The answer must be an exact copy of the lines from the one holding "разногласий, стремиться к" through the final line of the entries, and nothing else.

══════════════════════════════

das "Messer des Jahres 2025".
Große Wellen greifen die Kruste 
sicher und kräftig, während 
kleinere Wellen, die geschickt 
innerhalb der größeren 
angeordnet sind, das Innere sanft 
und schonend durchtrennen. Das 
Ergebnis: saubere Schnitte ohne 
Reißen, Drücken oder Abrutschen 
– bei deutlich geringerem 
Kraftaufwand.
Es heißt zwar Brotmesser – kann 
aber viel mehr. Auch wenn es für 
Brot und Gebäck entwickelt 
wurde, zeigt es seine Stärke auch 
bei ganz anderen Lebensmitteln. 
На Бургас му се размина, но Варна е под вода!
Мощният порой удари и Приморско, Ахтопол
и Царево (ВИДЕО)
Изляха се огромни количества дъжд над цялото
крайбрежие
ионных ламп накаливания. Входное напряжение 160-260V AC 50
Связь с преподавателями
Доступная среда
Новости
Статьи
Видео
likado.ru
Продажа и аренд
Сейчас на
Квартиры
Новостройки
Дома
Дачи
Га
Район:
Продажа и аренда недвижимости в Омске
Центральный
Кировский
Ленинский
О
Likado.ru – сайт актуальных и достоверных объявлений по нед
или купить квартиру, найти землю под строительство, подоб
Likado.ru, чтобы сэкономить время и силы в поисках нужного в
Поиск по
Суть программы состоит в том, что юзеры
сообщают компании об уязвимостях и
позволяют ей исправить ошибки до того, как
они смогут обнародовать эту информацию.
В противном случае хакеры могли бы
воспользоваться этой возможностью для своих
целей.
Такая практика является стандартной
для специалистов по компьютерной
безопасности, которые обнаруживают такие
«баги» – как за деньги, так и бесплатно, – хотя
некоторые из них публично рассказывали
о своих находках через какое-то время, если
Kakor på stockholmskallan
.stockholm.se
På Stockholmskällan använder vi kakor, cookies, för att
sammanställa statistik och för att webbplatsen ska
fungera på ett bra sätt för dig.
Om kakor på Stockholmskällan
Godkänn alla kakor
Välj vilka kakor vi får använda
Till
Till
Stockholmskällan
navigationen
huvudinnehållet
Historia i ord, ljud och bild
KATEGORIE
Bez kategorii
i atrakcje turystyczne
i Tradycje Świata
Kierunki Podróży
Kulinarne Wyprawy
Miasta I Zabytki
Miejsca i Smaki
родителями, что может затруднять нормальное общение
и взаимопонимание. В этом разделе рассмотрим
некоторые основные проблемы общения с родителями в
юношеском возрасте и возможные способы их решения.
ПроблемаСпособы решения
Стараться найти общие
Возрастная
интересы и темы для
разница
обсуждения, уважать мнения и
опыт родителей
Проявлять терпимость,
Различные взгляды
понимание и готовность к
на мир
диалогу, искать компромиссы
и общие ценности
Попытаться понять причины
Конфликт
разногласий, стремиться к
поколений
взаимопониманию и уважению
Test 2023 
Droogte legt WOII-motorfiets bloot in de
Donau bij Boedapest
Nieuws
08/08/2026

══════════════════════════════

> _ANSWER TO THIS PROBLEM_:
разногласий, стремиться к
поколений
взаимопониманию и уважению
Test 2023 
Droogte legt WOII-motorfiets bloot in de
Donau bij Boedapest
Nieuws
08/08/2026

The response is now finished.